Atlético refuerza su postura contra Barcelona por Julián Álvarez
En el Metropolitano han cambiado las reglas del juego. De arriba abajo. La cúpula del Atlético ha decidido endurecer su postura con el internacional argentino y ha elegido un enemigo claro en esta historia: Barcelona.
Durante semanas, el nombre de Julián Álvarez sonó con fuerza para un movimiento interno hacia Cataluña. Rumores, llamadas, intermediarios. Hasta que desde los despachos rojiblancos llegó la orden definitiva: con el club azulgrana no se negocia. No esta vez.
COPE y el periodista Manolo Lama describen una posición casi identitaria. Desde el Atlético hablan de una cuestión de “honor”. No es solo mercado. Es orgullo competitivo. La directiva ha transmitido que se niega a sentarse con el eterno rival liguero para hablar del argentino. Y va un paso más allá: está dispuesta a mantener a Julián Álvarez en la plantilla “aunque no juegue” si nadie alcanza sus exigencias económicas desde el extranjero.

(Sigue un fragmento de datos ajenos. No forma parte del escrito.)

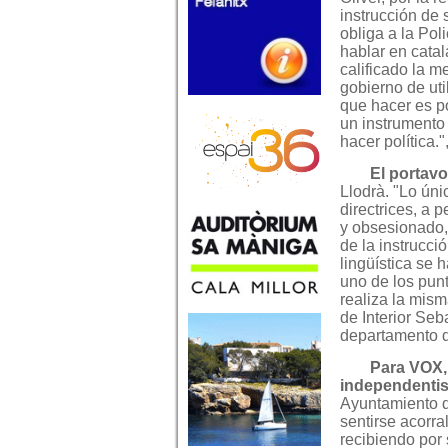
instrucción de 
obliga a la Pol
hablar en cata
calificado la 
gobierno de uti
que hacer es po
un instrumento
hacer política.
El portavo
Llodrà. "Lo úni
directrices, a 
y obsesionado,
de la instrucci
lingüística se 
uno de los pun
realiza la misma
de Interior Seb
departamento de
Para VOX, 
independentis
Ayuntamiento d
sentirse acorra
recibiendo por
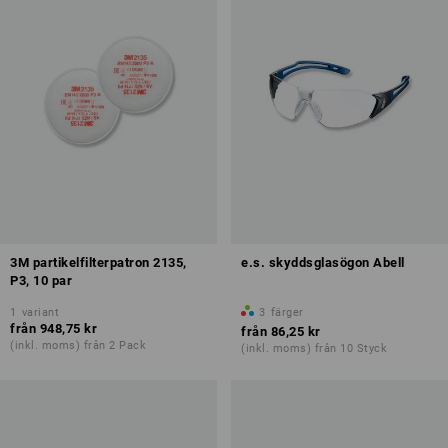
3M partikelfilterpatron 2135,
e.s. skyddsglasögon Abell
P3, 10 par
1
variant
3
färger
från
948,75 kr
från
86,25 kr
(inkl. moms) från 2 Pack
(inkl. moms) från 10 Styck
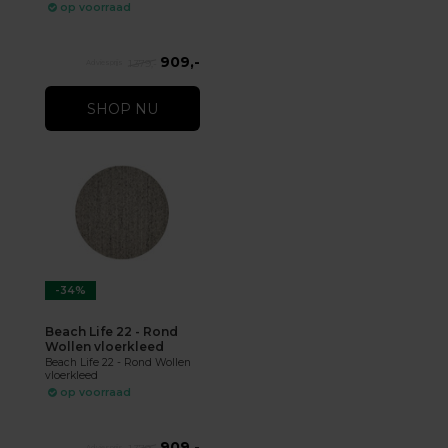
op voorraad
909,-
1.379,-
SHOP NU
-34%
Beach Life 22 - Rond
Wollen vloerkleed
Beach Life 22 - Rond Wollen
vloerkleed
op voorraad
909,-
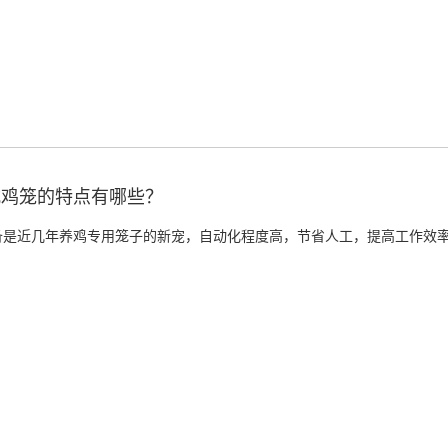
式鸡笼的特点有哪些？
备是近几年养鸡专用笼子的新宠，自动化程度高，节省人工，提高工作效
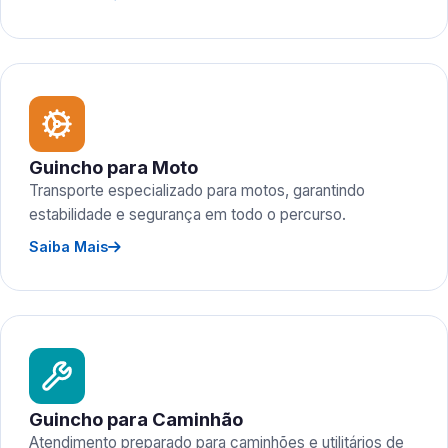
Guincho para Moto
Transporte especializado para motos, garantindo
estabilidade e segurança em todo o percurso.
Saiba Mais
Guincho para Caminhão
Atendimento preparado para caminhões e utilitários de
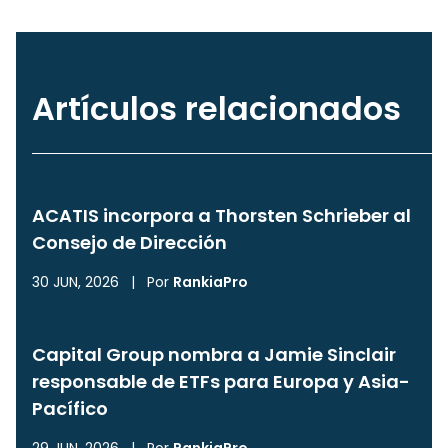
Artículos relacionados
ACATIS incorpora a Thorsten Schrieber al
Consejo de Dirección
30 JUN, 2026
|
Por
RankiaPro
Capital Group nombra a Jamie Sinclair
responsable de ETFs para Europa y Asia-
Pacífico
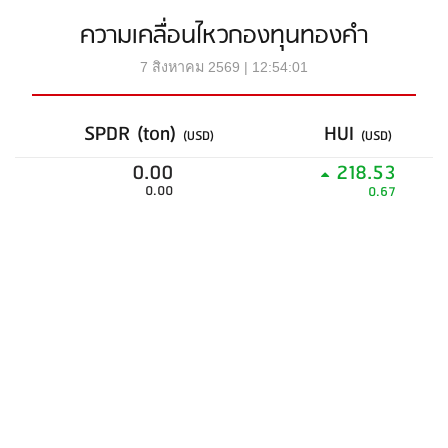
ความเคลื่อนไหวกองทุนทองคำ
7 สิงหาคม 2569 | 12:54:01
SPDR (ton)
HUI
(USD)
(USD)
0.00
218.53
0.00
0.67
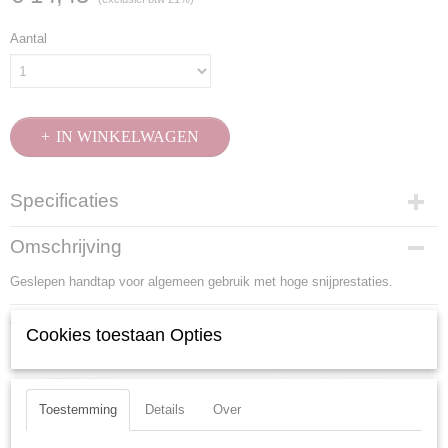
Aantal
IN WINKELWAGEN
Specificaties
Productcode
Omschrijving
25100
Geslepen handtap voor algemeen gebruik met hoge snijprestaties.
EAN code
7612206075558
Ook interessant
Productcode leverancier
Cookies toestaan Opties
25100
Toestemming
Details
Over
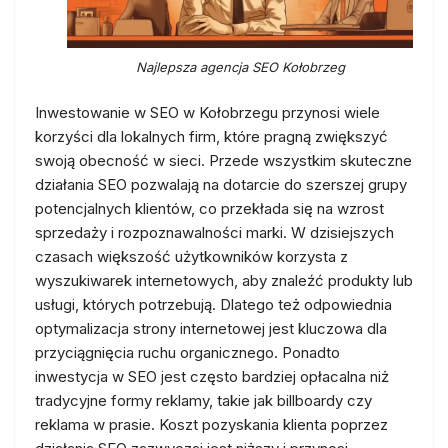
Najlepsza agencja SEO Kołobrzeg
Inwestowanie w SEO w Kołobrzegu przynosi wiele
korzyści dla lokalnych firm, które pragną zwiększyć
swoją obecność w sieci. Przede wszystkim skuteczne
działania SEO pozwalają na dotarcie do szerszej grupy
potencjalnych klientów, co przekłada się na wzrost
sprzedaży i rozpoznawalności marki. W dzisiejszych
czasach większość użytkowników korzysta z
wyszukiwarek internetowych, aby znaleźć produkty lub
usługi, których potrzebują. Dlatego też odpowiednia
optymalizacja strony internetowej jest kluczowa dla
przyciągnięcia ruchu organicznego. Ponadto
inwestycja w SEO jest często bardziej opłacalna niż
tradycyjne formy reklamy, takie jak billboardy czy
reklama w prasie. Koszt pozyskania klienta poprzez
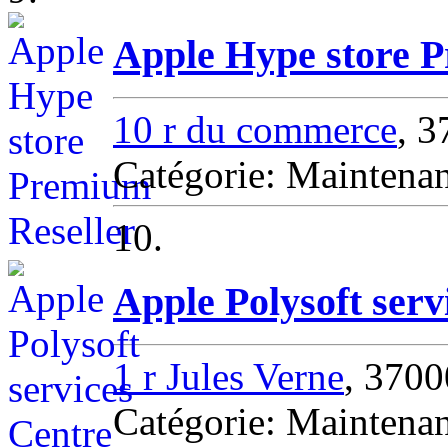
Apple Hype store P
10 r du commerce
, 3
Catégorie: Maintenan
10.
Apple Polysoft serv
1 r Jules Verne
, 3700
Catégorie: Maintenan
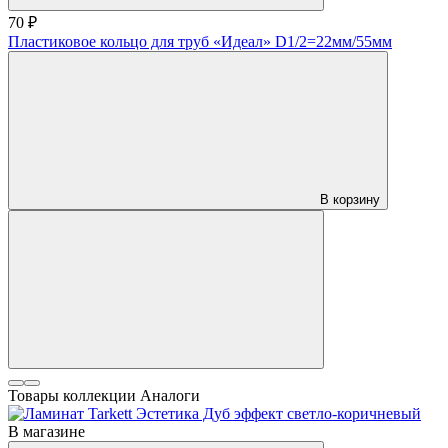
70 ₽
Пластиковое кольцо для труб «Идеал» D1/2=22мм/55мм
В корзину
Товары коллекции
Аналоги
В магазине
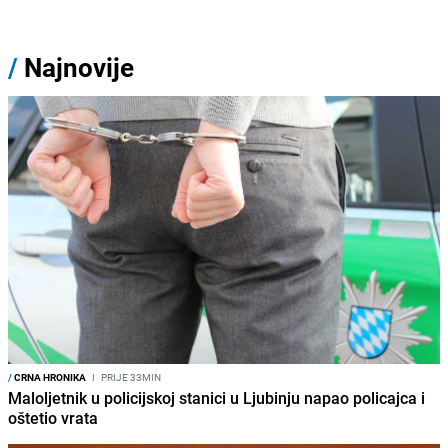
/
Najnovije
/
CRNA HRONIKA
I
PRIJE 33MIN
Maloljetnik u policijskoj stanici u Ljubinju napao policajca i
oštetio vrata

El mensaje es claro. O se paga lo que el Atlético considera justo, o no hay trato.
Londres como vía de escape
Cerrada la puerta de Barcelona, el foco se desplaza a Inglaterra. El plan que se dibuja en el Metropolitano pasa por un intercambio de alto voltaje con destino al Emirates Stadium.
El esquema es sencillo de explicar, no tanto de ejecutar: Julián Álvarez rumbo a Londres, un importante montante económico en dirección contraria y, como pieza clave de la operación, la llegada al Atlético del delantero sueco Gyökeres. No se trataría de un trueque puro. Habría un ajuste financiero notable, cifrado en torno a los 60 millones de euros, para cuadrar las valoraciones de ambos futbolistas.

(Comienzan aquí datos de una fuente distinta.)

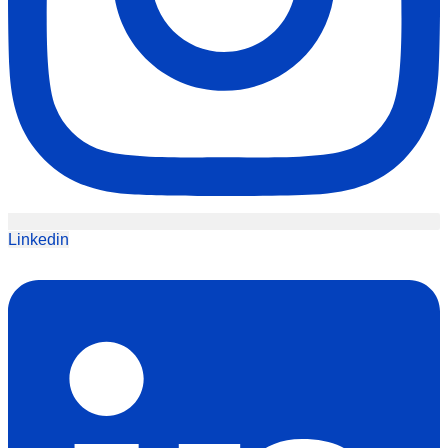
Linkedin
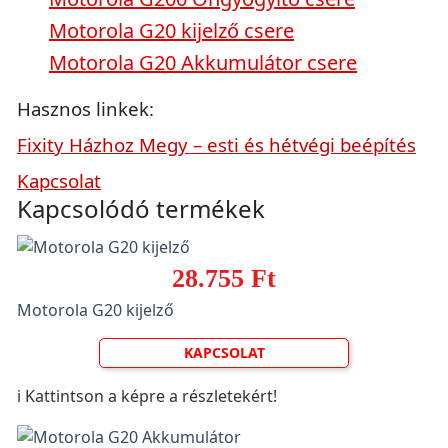
Motorola G20 kijelző csere
Motorola G20 Akkumulátor csere
Hasznos linkek:
Fixity Házhoz Megy – esti és hétvégi beépítés
Kapcsolat
Kapcsolódó termékek
28.755 Ft
Motorola G20 kijelző
KAPCSOLAT
ℹ️ Kattintson a képre a részletekért!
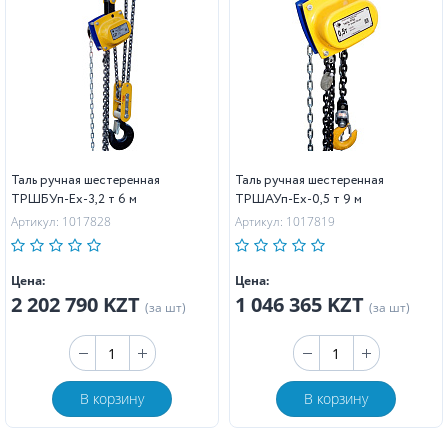
Таль ручная шестеренная
Таль ручная шестеренная
ТРШБУп-Ех-3,2 т 6 м
ТРШАУп-Ех-0,5 т 9 м
Артикул: 1017828
Артикул: 1017819
Цена:
Цена:
2 202 790 KZT
1 046 365 KZT
(за шт)
(за шт)
В корзину
В корзину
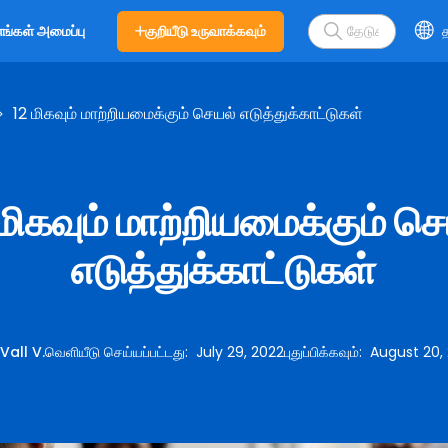
குறியீடு உருவாக்கவும்
த
எங்கள் அமைப்பு
12 மிகவும் மாற்றியமைக்கும் செயல் எடுத்துக்காட்டுகள்
மிகவும் மாற்றியமைக்கும் ச
எடுத்துக்காட்டுகள்
:
Vall V.
வெளியீடு செய்யப்பட்டது
:
July 29, 2022
புதுப்பிக்கவும்
:
August 20,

Para el Atlético, el atractivo es evidente. En el club entienden que la incorporación del sueco encaja como solución ideal a una necesidad que llevan tiempo arrastrando: un “nueve” clásico, un rematador de área, un delantero centro puro.
Efecto dominó en la delantera rojiblanca
La apuesta por un ariete tradicional no sería un simple retoque. Cambiaría el mapa ofensivo del equipo de Diego Simeone.

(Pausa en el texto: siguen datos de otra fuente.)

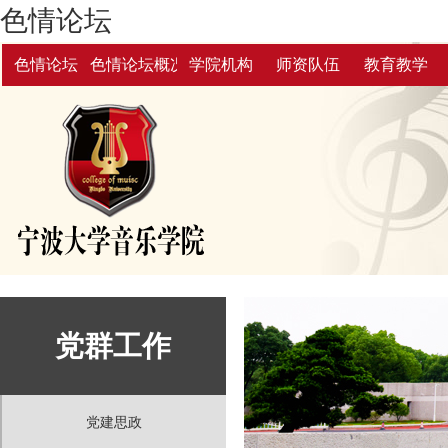
色情论坛
色情论坛
色情论坛概况
学院机构
师资队伍
教育教学
党群工作
党建思政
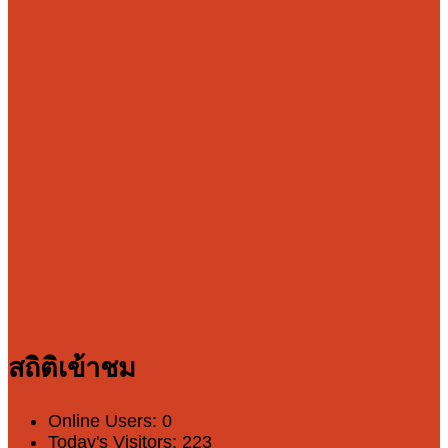
สถิติเข้าชม
Online Users:
0
Today's Visitors:
223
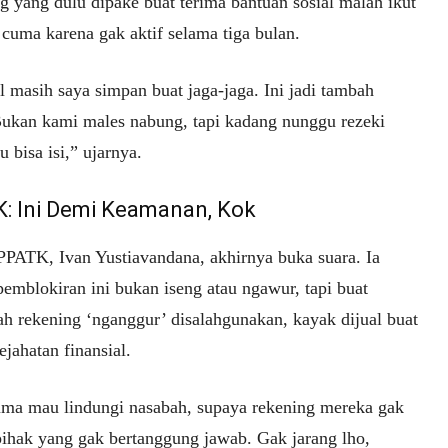
g yang dulu dipake buat terima bantuan sosial malah ikut
 cuma karena gak aktif selama tiga bulan.
 masih saya simpan buat jaga-jaga. Ini jadi tambah
Bukan kami males nabung, tapi kadang nunggu rezeki
u bisa isi,” ujarnya.
: Ini Demi Keamanan, Kok
PPATK, Ivan Yustiavandana, akhirnya buka suara. Ia
pemblokiran ini bukan iseng atau ngawur, tapi buat
h rekening ‘nganggur’ disalahgunakan, kayak dijual buat
ejahatan finansial.
uma mau lindungi nasabah, supaya rekening mereka gak
pihak yang gak bertanggung jawab. Gak jarang lho,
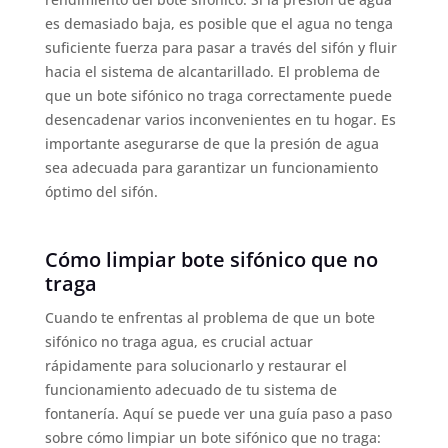
es demasiado baja, es posible que el agua no tenga
suficiente fuerza para pasar a través del sifón y fluir
hacia el sistema de alcantarillado. El problema de
que un bote sifónico no traga correctamente puede
desencadenar varios inconvenientes en tu hogar. Es
importante asegurarse de que la presión de agua
sea adecuada para garantizar un funcionamiento
óptimo del sifón.
Cómo limpiar bote sifónico que no
traga
Cuando te enfrentas al problema de que un bote
sifónico no traga agua, es crucial actuar
rápidamente para solucionarlo y restaurar el
funcionamiento adecuado de tu sistema de
fontanería. Aquí se puede ver una guía paso a paso
sobre cómo limpiar un bote sifónico que no traga:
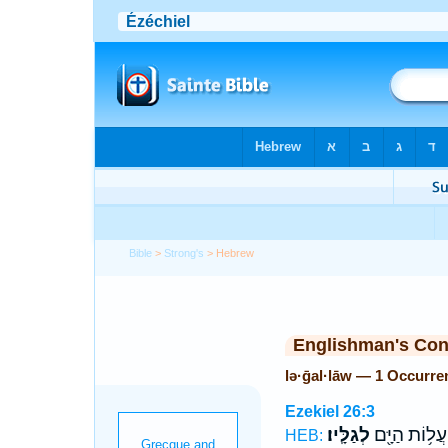
Bible
>
Strong's
> Hebrew
Englishman's Co
lə·ḡal·lāw — 1 Occurre
Ezekiel 26:3
עֲל֥וֹת הַיָּ֖ם
לְגַלָּֽיו׃
HEB:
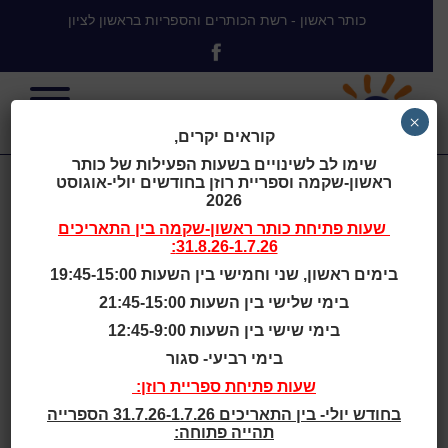
כותר ראשון - רשת הכותרים והספריות בראשון לציון
×
קוראים יקרים,
שימו לב לשינויים בשעות הפעילות של כותר
ראשון-שקמה וספריית רוזן בחודשים יולי-אוגוסט
היער הירוק
2026
שעות פתיחת
כותר ראשון-שקמה
בין התאריכים
31.8.26-1.7.26:
בימים ראשון, שני וחמישי בין השעות 19:45-15:00
בימי שלישי בין השעות 21:45-15:00
בית
>
היער הירוק
בימי שישי בין השעות 12:45-9:00
בימי רביעי- סגור
שעות סיפור
שעות פתיחת ספריית רוזן:
בחודש יולי- בין התאריכים 31.7.26-1.7.26 הספרייה
גילאי 2 - 4
תהייה פתוחה:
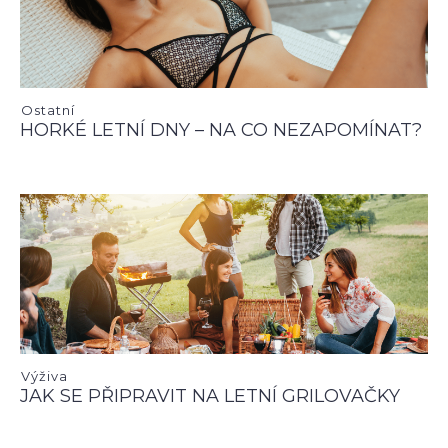
Ostatní
HORKÉ LETNÍ DNY – NA CO NEZAPOMÍNAT?
Výživa
JAK SE PŘIPRAVIT NA LETNÍ GRILOVAČKY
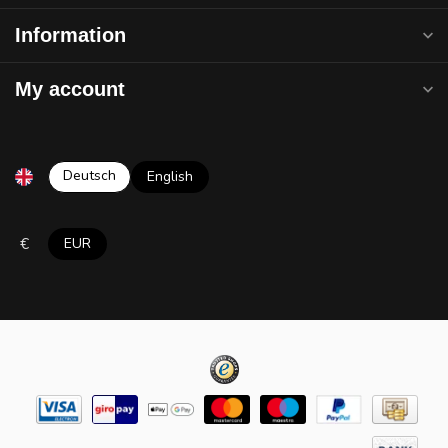
Information
My account
Deutsch
English
€
EUR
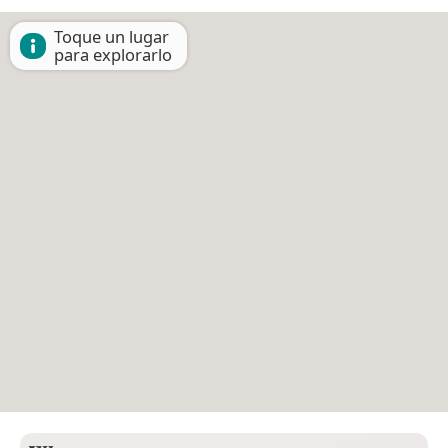
Toque un lugar
para explorarlo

Con Gyökeres como referencia, el Atlético podría abrir la puerta de salida a Alexander Sorloth, que ocupa un rol táctico muy similar. Dos perfiles casi calcados no tienen hueco al mismo tiempo en una plantilla que busca equilibrio y variantes. La llegada del sueco convertiría al noruego en pieza transferible de inmediato.
Y ahí se activaría la siguiente fase del plan: liberar espacio y presupuesto para ir a por un segundo punta móvil, un acompañante que ofrezca desmarques, caída a bandas y agresividad en la presión. Justo el tipo de socio que Simeone quiere alrededor de un “9” fijador.
Una postura sin concesiones
Desde España insisten: el Atlético está preparado para llevar esta postura hasta el final. Si ningún club extranjero se acerca a la valoración que manejan por Julián Álvarez, el argentino seguirá siendo jugador rojiblanco, con independencia de su rol deportivo.
Sin rebajas. Sin atajos. Sin Barcelona.
La pregunta ya no es solo dónde jugará el argentino, sino hasta qué punto el Atlético está dispuesto a tensar la cuerda en nombre del “honor” y de un proyecto que gira, cada vez más, alrededor de un delantero centro que todavía no viste de rojiblanco.